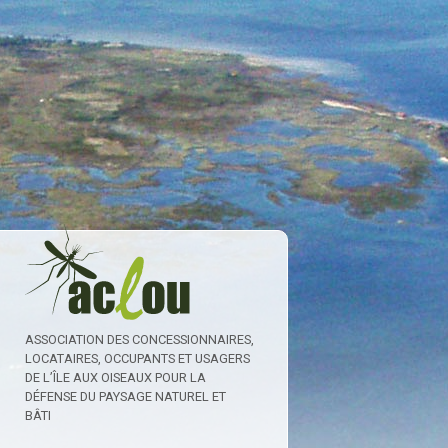
ASSOCIATION DES CONCESSIONNAIRES,
LOCATAIRES, OCCUPANTS ET USAGERS
DE L’ÎLE AUX OISEAUX POUR LA
DÉFENSE DU PAYSAGE NATUREL ET
BÂTI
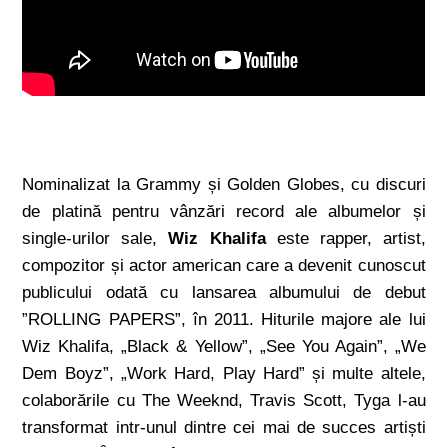
Nominalizat la Grammy și Golden Globes, cu discuri
de platină pentru vânzări record ale albumelor și
single-urilor sale,
Wiz Khalifa
este rapper, artist,
compozitor și actor american care a devenit cunoscut
publicului odată cu lansarea albumului de debut
”ROLLING PAPERS”, în 2011. Hiturile majore ale lui
Wiz Khalifa, „Black & Yellow”, „See You Again”, „We
Dem Boyz”, „Work Hard, Play Hard” și multe altele,
colaborările cu The Weeknd, Travis Scott, Tyga l-au
transformat intr-unul dintre cei mai de succes artiști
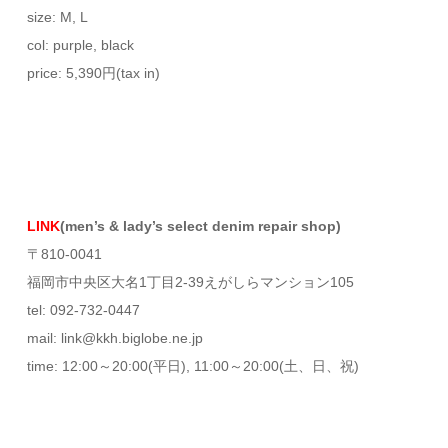
size: M, L
col: purple, black
price: 5,390円(tax in)
LINK
(men’s & lady’s select denim repair shop)
〒810-0041
福岡市中央区大名1丁目2-39えがしらマンション105
tel: 092-732-0447
mail: link@kkh.biglobe.ne.jp
time: 12:00～20:00(平日), 11:00～20:00(土、日、祝)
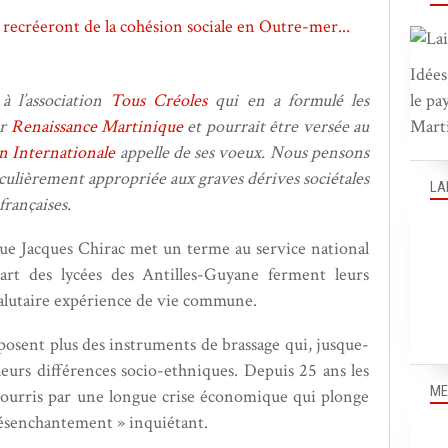
Idées
à l’association
Tous Créoles
qui en a formulé les
le pa
ar
Renaissance Martinique
et pourrait être versée au
Marti
n Internationale
appelle de ses voeux. Nous pensons
iculièrement appropriée aux graves dérives sociétales
LA
françaises.
que Jacques Chirac met un terme au service national
upart des lycées des Antilles-Guyane ferment leurs
salutaire expérience de vie commune.
sposent plus des instruments de brassage qui, jusque-
 leurs différences socio-ethniques. Depuis 25 ans les
ME
 nourris par une longue crise économique qui plonge
désenchantement » inquiétant.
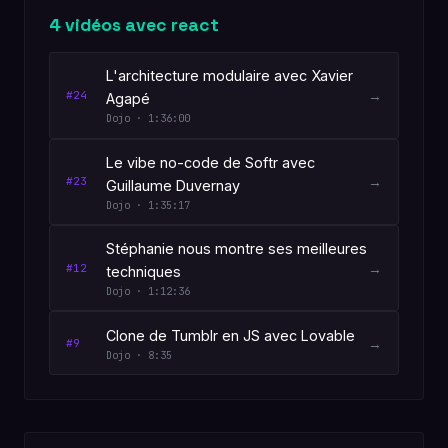
4 vidéos avec react
L'architecture modulaire avec Xavier
→
#24
Agapé
Dojo · 1:36:00
Le vibe no-code de Softr avec
→
#23
Guillaume Duvernay
Dojo · 1:35:17
Stéphanie nous montre ses meilleures
→
#12
techniques
Dojo · 1:12:36
Clone de Tumblr en JS avec Lovable
→
#9
Dojo · 8:35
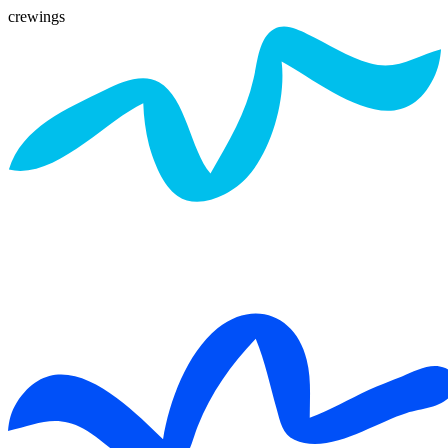
crewings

Exercise = Each line of the listing above must be given again exactly; the pictures are to be left out.

Exercise result =
ASSOCIATION DES CONCESSIONNAIRES,
LOCATAIRES, OCCUPANTS ET USAGERS
DE L’ÎLE AUX OISEAUX POUR LA
DÉFENSE DU PAYSAGE NATUREL ET
BÂTI
Nominalizat la Grammy și Golden Globes, cu discuri
de platină pentru vânzări record ale albumelor și
single-urilor sale,
Wiz Khalifa
este rapper, artist,
compozitor și actor american care a devenit cunoscut
publicului odată cu lansarea albumului de debut
”ROLLING PAPERS”, în 2011. Hiturile majore ale lui
Wiz Khalifa, „Black & Yellow”, „See You Again”, „We
Dem Boyz”, „Work Hard, Play Hard” și multe altele,
colaborările cu The Weeknd, Travis Scott, Tyga l-au
transformat intr-unul dintre cei mai de succes artiști
size: M, L
col: purple, black
price: 5,390円(tax in)
LINK
(men’s & lady’s select denim repair shop)
〒810-0041
福岡市中央区大名1丁目2-39えがしらマンション105
tel: 092-732-0447
mail: link@kkh.biglobe.ne.jp
time: 12:00～20:00(平日), 11:00～20:00(土、日、祝)
Idées
à l’association
Tous Créoles
qui en a formulé les
le pa
ar
Renaissance Martinique
et pourrait être versée au
Marti
n Internationale
appelle de ses voeux. Nous pensons
iculièrement appropriée aux graves dérives sociétales
LA
françaises.
que Jacques Chirac met un terme au service national
upart des lycées des Antilles-Guyane ferment leurs
salutaire expérience de vie commune.
sposent plus des instruments de brassage qui, jusque-
 leurs différences socio-ethniques. Depuis 25 ans les
ME
 nourris par une longue crise économique qui plonge
désenchantement » inquiétant.
4 vidéos avec react
L'architecture modulaire avec Xavier
→
#24
Agapé
Dojo · 1:36:00
Le vibe no-code de Softr avec
→
#23
Guillaume Duvernay
Dojo · 1:35:17
Stéphanie nous montre ses meilleures
→
#12
techniques
Dojo · 1:12:36
Clone de Tumblr en JS avec Lovable
→
#9
Dojo · 8:35
crewings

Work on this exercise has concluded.